Ageisme

Oleh: Ilham Ardaya Putra

Apa yang terlintas di pikiran Anda ketika mendengar kata “Ageisme”, pada kesempatan kali ini, saya akan membahas apa itu “Ageisme ?”

Ageisme adalah diskriminasi terhadap orang lanjut usia yang Harus Dihentikan. Ageisme  atau  ageism  adalah bentuk stereotip atau diskriminasi terhadap seseorang berdasarkan usianya. … Hal tersebut merupakan salah satu bentuk ageism atau ageisme.

Mirip dengan rasisme atau seksisme, ageisme dapat di definisikan sebagai prasangka dan diskriminasi terhadap individu semata mata berdasarkan umurnya. Diskriminasi ini terjadi terutama dengan sangat sedikitnya penggambaran lansia di media, ketika muncul pun sering bermasalah, lansia sering di gambarkan sebagai sosok yang kolot, lemah dan membosankan, hidup lansia sering di anggap sudah selesai dan tinggal menunggu ajal.

Ketika lansia menantang stereotip ini, media menggambarkannya sebagai sesuatu yang sensasional, aneh atau bahkan menyedihkan.

Jika Anda pernah ataupun sering menonton tayangan hitam putih, Anda pasti ingat dengan episode ketika tayangan hitam putih mengundang sastrawan senior yang bernama “Soesilo Ananta Toer”. Perbincangannya hanya seputar aspek sensasional, bahwa Soesilo adalah doktor yang bekerja sebagai pemulung.

  Di episode itu, pembawa acara yang bernama Deddy Corbuzier mengatakan : “Saya mau bahas tentang seorang doktor, ini lagi viral kemarin terkenal, karena jadi pemulung di jalanan”

    Tayangan itu membuat kita merasa bahwa lansia yang sehat dan ceria adalah orang tua langka yang tidak sesuai dengan norma. Bahwa lansia yang masih memiliki aspirasi hidup adalah lansia yang aneh, Anda pasti merasa tidak ada yang bermasalah di sini. Secara kultural, stereotip ini memang sangat lekat dengan konsep “Memuliakan Orang Tua” bahwa dulu mereka pernah berjasa dalam membesarkan kita dan kini sudah lemah, sehingga harus kita rawat.

           Pada orang yang lebih muda pun kita dibiasakan untuk memandang mereka secara naif, kurang ilmu serta harus dibimbing. Cara pandang ini memang punya manfaatnya dalam pendidikan anak atau penghormatan atas lansia, tapi juga memiliki bias produktivitas.

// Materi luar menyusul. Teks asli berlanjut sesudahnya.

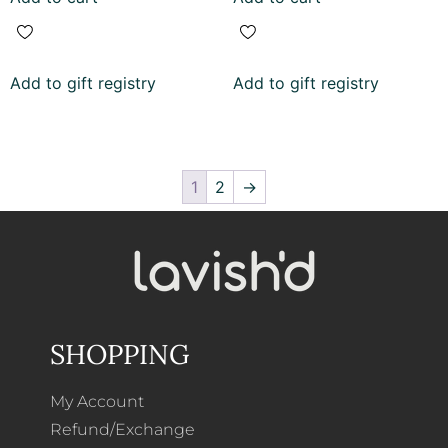
Add to gift registry
Add to gift registry
1
2
→
SHOPPING
My Account
Refund/Exchange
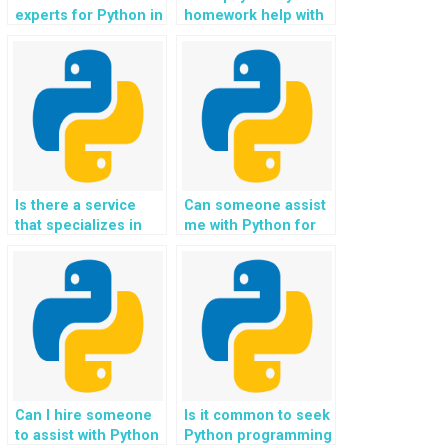
experts for Python in
homework help with
securing smart city
securing
technologies and
environmental
infrastructure?
monitoring and
conservation
technologies?
Is there a service
Can someone assist
that specializes in
me with Python for
Python for securing
securing space-
space-based
based governance
research and
and regulatory
scientific exploration
systems?
technologies?
Can I hire someone
Is it common to seek
to assist with Python
Python programming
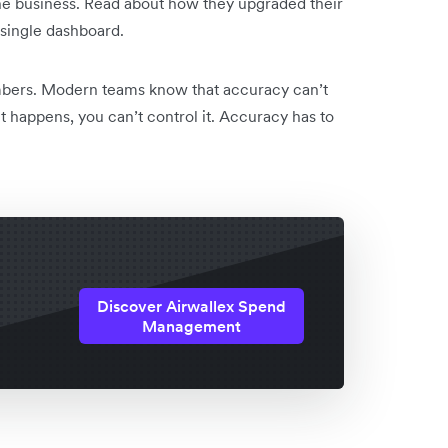
he business. Read about how they upgraded their
 single dashboard.
mbers. Modern teams know that accuracy can’t
it happens, you can’t control it. Accuracy has to
Discover Airwallex Spend
Management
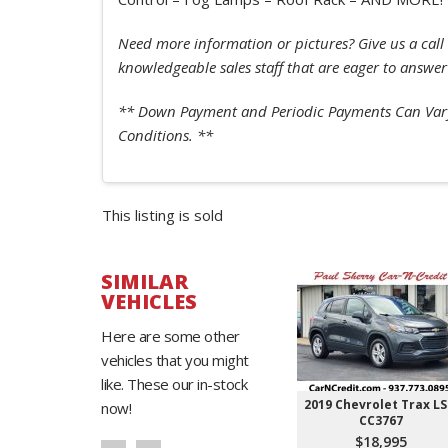
Need more information or pictures? Give us a call 
knowledgeable sales staff that are eager to answer
** Down Payment and Periodic Payments Can Vary
Conditions. **
This listing is sold
SIMILAR
VEHICLES
Here are some other
vehicles that you might
like. These our in-stock
2019 Chevrolet Trax LS
now!
CC3767
$18,995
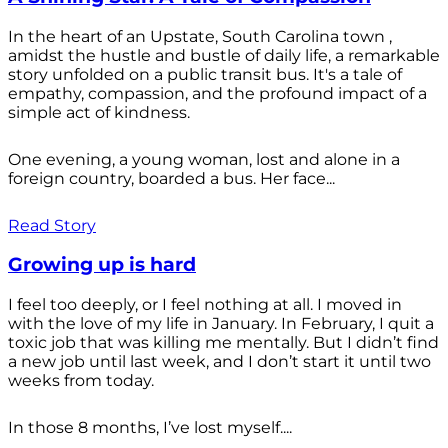
In the heart of an Upstate, South Carolina town ,
amidst the hustle and bustle of daily life, a remarkable
story unfolded on a public transit bus. It's a tale of
empathy, compassion, and the profound impact of a
simple act of kindness.
One evening, a young woman, lost and alone in a
foreign country, boarded a bus. Her face...
Read Story
Growing up is hard
I feel too deeply, or I feel nothing at all. I moved in
with the love of my life in January. In February, I quit a
toxic job that was killing me mentally. But I didn’t find
a new job until last week, and I don’t start it until two
weeks from today.
In those 8 months, I’ve lost myself....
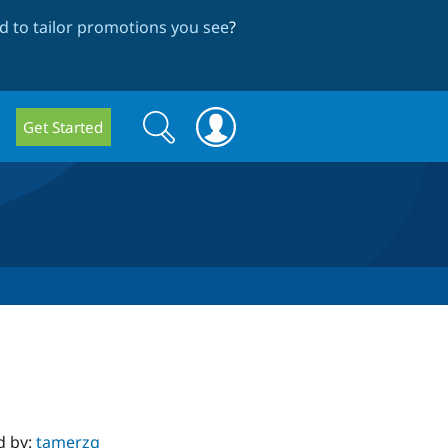
 to tailor promotions you see
?
Search
Search
Get Started
form
d by:
tamerzg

     Dalam ekonomi politik, kita membagi demografi penduduk berdasarkan usia, penduduk berusia 15 sampai 64 tahun disebut sebagai usia produktif. Penduduk produktif prima, biasanya berkisar antara 25 sampai 55 tahun, dan di luar itu di lihat sebagai kurang produktif. Sementara itu, penduduk anak sering kali di jelaskan sebagai angka ketergantungan, bahwa secara ekonomi itu tidak produktif dan bergantung pada anggota keluarga atau negara. Pembagian ini memang penting dalam pembangunan ekonomi makro, bahwa penduduk muda perlu di siapkan agar menjadi produktif, dan kontribusi ekonomi penduduk lansia di anggap sudah cukup dan diperbolehkan beristirahat.

    Namun produktivitas ekonomi bukan satu satunya hal penting bagi manusia, kehidupan manusia sudah berlangsung sebelum usia produktif, dan terus berjalan setelah pensiun. Penduduk muda dan lansia juga memiliki kebutuhan untuk mengembangkan dan merealisasikan diri, yang berbeda dari penduduk “produktif”

  Namun bias produktivitas media mengesampingkan kebutuhan ini, dan bahkan memandang rendah anak dan lansia karena dianggap tidak memenuhi “Standar Produktif”, cara pandang ini bisa berujung pada tindakan tidak adil dan diskriminatif.

   Istilah ageisme sendiri di perkenalkan oleh Robert Neil Butler dalam sebuah wawancara tentang proyek perumahan bagi lansia, proyek tersebut bertujuan untuk menempatkan lansia dalam satu lingkungan khusus dan menjauhkannya dari publik. Butler menegaskan bahwa proyek ini di dasari oleh prasangka yang salah tentang lansia. Pihak pengembang terlihat tidak ingin ada lansia beserta segala urusannya yang “merepotkan” itu berada di jalanan publik.

   Sebagaimana Filsuf Seneca, kita melihat usia tua itu sebagai penyakit. Padahal, kita semua pernah dan akan menjadi tidak produktif secara ekonomi, dan itu bukan berarti bahwa kita tidak produktif sama sekali, bukan berarti hidup kita selesai.